Given records:
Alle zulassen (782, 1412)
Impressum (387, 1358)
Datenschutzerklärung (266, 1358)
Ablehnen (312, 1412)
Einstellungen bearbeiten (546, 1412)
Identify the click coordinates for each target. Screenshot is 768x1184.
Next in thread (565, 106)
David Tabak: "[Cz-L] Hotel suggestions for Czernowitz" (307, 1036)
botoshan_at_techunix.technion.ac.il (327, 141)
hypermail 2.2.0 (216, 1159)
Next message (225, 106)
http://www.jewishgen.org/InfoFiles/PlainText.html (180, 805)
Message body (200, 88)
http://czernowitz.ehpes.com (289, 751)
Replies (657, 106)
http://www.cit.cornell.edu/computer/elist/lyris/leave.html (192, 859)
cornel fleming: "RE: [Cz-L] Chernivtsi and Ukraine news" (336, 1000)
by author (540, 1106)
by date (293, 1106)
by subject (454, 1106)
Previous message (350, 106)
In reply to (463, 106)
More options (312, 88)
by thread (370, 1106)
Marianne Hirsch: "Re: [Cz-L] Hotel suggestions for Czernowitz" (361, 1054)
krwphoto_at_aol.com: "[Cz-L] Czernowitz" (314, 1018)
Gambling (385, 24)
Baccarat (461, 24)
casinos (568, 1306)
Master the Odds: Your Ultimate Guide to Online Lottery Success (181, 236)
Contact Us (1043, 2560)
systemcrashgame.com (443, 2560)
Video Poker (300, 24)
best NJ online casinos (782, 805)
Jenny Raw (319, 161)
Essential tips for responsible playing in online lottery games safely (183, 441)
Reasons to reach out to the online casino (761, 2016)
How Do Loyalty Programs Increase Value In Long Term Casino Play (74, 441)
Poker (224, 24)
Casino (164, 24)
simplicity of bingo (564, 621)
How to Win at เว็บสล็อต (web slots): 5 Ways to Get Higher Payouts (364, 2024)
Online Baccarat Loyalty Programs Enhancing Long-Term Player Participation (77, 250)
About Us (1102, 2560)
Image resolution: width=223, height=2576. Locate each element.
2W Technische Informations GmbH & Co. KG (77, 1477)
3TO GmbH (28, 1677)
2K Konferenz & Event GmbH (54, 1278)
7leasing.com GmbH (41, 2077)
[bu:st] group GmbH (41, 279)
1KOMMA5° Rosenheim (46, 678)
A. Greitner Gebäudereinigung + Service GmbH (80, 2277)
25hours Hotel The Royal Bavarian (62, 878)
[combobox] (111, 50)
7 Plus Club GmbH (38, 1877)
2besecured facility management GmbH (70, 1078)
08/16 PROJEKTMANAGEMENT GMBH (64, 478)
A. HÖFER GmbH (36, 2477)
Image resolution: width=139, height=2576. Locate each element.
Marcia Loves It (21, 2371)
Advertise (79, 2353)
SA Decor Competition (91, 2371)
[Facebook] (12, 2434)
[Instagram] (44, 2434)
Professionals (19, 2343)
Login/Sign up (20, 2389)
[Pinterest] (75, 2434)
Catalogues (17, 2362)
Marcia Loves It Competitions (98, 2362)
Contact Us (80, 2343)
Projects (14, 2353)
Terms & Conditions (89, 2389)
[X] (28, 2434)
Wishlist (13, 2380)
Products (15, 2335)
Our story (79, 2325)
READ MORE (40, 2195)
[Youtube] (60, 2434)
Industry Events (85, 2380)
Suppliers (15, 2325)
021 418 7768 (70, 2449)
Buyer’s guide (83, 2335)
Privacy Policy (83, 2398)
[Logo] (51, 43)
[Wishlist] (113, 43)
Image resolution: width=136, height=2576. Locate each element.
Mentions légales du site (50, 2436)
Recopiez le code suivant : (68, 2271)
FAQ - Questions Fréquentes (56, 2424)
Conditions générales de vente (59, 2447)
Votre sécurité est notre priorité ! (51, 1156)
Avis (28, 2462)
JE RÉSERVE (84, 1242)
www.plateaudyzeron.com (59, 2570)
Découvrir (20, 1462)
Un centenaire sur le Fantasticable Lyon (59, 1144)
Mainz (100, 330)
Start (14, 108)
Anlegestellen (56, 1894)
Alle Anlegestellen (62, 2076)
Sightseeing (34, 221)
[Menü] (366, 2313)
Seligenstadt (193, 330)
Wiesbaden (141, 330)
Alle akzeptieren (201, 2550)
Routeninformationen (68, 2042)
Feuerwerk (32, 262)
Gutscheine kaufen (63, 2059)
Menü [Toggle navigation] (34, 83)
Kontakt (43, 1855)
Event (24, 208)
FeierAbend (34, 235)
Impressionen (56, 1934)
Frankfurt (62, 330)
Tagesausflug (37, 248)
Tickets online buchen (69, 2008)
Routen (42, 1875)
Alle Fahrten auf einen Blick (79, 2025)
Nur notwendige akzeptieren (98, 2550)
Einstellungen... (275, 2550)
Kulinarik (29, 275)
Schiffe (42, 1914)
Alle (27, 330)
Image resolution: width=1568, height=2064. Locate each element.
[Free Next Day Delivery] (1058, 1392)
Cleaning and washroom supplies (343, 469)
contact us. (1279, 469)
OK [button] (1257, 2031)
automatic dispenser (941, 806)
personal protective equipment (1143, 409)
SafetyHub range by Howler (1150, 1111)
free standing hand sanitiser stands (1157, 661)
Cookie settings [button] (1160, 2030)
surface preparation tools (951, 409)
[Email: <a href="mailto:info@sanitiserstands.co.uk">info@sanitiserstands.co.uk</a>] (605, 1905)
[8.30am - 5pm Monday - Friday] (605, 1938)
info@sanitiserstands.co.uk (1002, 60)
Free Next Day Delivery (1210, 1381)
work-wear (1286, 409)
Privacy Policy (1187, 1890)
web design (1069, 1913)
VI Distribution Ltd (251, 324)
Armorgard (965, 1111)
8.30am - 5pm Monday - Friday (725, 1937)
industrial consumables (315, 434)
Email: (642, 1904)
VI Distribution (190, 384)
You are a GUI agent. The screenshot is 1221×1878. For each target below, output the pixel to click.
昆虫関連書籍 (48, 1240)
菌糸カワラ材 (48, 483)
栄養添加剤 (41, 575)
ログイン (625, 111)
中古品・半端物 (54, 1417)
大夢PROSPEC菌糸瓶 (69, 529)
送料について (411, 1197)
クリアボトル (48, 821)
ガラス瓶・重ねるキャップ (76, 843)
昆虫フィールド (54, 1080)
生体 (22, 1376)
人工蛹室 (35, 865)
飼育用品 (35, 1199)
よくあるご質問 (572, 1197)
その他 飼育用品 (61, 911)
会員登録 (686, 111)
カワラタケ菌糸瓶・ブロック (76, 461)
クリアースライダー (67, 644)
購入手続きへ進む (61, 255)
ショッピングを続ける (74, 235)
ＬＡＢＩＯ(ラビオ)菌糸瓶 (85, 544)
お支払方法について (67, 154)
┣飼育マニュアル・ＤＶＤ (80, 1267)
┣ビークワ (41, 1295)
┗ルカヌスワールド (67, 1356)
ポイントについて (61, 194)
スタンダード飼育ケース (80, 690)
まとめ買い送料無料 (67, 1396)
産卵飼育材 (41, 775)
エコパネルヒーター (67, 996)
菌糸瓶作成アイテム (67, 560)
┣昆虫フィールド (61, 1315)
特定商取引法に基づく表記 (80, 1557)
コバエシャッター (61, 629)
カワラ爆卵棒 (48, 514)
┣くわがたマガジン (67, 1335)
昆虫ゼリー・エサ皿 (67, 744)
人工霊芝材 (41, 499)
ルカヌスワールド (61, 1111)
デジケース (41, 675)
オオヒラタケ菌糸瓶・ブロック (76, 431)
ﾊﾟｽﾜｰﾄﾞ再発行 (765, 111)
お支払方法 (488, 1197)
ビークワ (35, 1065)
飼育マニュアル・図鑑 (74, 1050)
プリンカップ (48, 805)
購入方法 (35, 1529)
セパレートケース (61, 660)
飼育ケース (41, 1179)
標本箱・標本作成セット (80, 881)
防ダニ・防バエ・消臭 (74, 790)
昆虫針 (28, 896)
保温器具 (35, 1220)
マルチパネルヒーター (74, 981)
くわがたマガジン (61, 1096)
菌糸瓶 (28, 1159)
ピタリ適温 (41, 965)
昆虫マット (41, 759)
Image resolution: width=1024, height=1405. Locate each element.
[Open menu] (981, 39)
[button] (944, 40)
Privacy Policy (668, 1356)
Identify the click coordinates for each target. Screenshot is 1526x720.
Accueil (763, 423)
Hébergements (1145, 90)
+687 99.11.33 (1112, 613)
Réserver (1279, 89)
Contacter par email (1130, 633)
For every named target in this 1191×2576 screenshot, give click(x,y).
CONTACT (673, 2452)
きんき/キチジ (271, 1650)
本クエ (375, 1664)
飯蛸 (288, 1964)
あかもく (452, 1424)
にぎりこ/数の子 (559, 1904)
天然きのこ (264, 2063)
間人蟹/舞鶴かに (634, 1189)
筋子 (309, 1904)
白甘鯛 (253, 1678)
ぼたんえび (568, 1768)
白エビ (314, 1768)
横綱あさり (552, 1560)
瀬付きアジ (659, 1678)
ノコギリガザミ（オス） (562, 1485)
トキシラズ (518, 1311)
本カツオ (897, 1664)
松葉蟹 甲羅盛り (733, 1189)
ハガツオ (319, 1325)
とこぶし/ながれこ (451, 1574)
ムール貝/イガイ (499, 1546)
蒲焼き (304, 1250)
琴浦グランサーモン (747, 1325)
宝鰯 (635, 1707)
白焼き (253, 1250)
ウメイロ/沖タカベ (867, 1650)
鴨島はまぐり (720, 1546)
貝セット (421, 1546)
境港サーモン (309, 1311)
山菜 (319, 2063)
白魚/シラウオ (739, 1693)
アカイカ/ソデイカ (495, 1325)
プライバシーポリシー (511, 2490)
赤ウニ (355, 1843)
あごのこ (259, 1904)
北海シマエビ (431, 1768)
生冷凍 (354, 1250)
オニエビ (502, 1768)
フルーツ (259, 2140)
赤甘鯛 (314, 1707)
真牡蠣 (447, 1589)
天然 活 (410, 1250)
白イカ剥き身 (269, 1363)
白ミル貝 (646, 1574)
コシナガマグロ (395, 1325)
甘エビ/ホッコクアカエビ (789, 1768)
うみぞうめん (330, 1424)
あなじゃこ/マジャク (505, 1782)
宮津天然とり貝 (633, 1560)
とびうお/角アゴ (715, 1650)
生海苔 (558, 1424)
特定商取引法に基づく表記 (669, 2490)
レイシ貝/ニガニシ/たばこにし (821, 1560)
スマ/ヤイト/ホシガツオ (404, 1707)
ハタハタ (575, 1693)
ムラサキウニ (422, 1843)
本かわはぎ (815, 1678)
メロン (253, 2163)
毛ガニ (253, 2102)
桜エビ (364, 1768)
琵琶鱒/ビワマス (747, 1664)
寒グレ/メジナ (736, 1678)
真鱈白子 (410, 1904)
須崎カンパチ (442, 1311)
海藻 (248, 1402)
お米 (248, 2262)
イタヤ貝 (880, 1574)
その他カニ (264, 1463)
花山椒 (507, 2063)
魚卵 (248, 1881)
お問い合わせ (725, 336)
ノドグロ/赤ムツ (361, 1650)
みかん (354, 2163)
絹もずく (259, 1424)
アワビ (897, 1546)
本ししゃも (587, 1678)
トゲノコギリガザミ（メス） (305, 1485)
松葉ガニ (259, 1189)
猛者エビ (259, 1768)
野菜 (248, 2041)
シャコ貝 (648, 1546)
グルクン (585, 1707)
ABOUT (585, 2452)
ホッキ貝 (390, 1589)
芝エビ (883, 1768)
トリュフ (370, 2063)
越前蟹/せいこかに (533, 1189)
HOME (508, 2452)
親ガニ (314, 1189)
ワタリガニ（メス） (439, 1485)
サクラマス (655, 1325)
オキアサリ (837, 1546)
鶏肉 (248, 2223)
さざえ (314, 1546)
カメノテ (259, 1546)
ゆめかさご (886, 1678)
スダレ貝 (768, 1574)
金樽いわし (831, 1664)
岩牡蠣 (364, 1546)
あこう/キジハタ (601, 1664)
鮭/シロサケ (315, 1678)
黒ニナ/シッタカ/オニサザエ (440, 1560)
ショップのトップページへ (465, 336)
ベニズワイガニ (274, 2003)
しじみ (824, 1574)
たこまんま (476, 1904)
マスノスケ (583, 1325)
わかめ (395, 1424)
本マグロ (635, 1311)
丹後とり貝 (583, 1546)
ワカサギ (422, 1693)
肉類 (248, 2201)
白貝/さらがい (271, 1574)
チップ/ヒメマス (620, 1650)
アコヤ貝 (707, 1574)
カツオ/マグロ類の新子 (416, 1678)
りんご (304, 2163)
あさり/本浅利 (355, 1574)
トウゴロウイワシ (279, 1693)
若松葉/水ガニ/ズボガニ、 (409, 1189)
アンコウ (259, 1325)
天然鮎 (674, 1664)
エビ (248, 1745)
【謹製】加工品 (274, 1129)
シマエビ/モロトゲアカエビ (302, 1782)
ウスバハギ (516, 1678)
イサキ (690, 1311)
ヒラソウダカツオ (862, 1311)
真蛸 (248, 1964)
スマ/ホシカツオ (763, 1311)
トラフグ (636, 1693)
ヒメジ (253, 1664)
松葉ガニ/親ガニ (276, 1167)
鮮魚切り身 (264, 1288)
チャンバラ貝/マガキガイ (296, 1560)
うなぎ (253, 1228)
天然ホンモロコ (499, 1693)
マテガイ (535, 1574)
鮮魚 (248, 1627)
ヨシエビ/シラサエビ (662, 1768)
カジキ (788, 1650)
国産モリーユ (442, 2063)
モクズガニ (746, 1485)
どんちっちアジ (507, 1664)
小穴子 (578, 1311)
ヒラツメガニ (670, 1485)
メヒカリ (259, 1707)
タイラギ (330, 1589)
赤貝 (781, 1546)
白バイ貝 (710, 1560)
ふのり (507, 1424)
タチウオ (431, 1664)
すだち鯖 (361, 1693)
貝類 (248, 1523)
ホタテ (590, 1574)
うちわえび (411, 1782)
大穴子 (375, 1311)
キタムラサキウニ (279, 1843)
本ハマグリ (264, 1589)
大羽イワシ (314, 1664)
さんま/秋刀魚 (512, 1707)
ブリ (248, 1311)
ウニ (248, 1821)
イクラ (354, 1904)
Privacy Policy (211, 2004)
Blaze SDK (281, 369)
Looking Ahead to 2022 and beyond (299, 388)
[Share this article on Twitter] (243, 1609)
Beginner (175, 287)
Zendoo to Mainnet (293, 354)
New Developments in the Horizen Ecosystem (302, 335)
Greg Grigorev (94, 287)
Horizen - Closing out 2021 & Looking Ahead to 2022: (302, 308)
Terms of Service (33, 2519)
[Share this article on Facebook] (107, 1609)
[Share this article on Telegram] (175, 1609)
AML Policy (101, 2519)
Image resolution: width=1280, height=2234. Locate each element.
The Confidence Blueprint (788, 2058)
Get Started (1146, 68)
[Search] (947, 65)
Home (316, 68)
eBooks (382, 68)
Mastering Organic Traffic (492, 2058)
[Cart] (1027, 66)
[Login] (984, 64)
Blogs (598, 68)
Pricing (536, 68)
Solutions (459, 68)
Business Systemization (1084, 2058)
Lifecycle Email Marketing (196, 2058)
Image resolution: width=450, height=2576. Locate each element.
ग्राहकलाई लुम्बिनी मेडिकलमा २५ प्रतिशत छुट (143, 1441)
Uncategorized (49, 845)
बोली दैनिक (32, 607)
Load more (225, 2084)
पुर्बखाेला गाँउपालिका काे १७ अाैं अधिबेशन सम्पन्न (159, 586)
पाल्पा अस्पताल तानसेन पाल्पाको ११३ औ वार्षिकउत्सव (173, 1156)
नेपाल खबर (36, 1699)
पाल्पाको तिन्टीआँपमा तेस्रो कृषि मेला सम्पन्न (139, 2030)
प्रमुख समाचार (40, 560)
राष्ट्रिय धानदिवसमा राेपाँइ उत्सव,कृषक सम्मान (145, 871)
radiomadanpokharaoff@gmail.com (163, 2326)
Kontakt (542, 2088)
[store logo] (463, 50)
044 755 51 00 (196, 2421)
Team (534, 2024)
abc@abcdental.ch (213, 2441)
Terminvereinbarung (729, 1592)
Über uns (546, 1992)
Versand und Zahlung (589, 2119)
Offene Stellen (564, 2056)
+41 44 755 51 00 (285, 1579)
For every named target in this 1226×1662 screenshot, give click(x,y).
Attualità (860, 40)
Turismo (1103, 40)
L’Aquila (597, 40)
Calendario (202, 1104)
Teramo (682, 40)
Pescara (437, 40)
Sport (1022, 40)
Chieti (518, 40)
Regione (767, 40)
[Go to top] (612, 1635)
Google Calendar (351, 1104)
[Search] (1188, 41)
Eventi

What you will do: Output should match, line for line, the stretch of the material above from the line holding "[8.30am - 5pm Monday - Friday] (605, 1938)" through the line holding "中古品・半端物 (54, 1417)".

Expected output:
[8.30am - 5pm Monday - Friday] (605, 1938)
info@sanitiserstands.co.uk (1002, 60)
Free Next Day Delivery (1210, 1381)
work-wear (1286, 409)
Privacy Policy (1187, 1890)
web design (1069, 1913)
VI Distribution Ltd (251, 324)
Armorgard (965, 1111)
8.30am - 5pm Monday - Friday (725, 1937)
industrial consumables (315, 434)
Email: (642, 1904)
VI Distribution (190, 384)
You are a GUI agent. The screenshot is 1221×1878. For each target below, output the pixel to click.
昆虫関連書籍 (48, 1240)
菌糸カワラ材 (48, 483)
栄養添加剤 (41, 575)
ログイン (625, 111)
中古品・半端物 (54, 1417)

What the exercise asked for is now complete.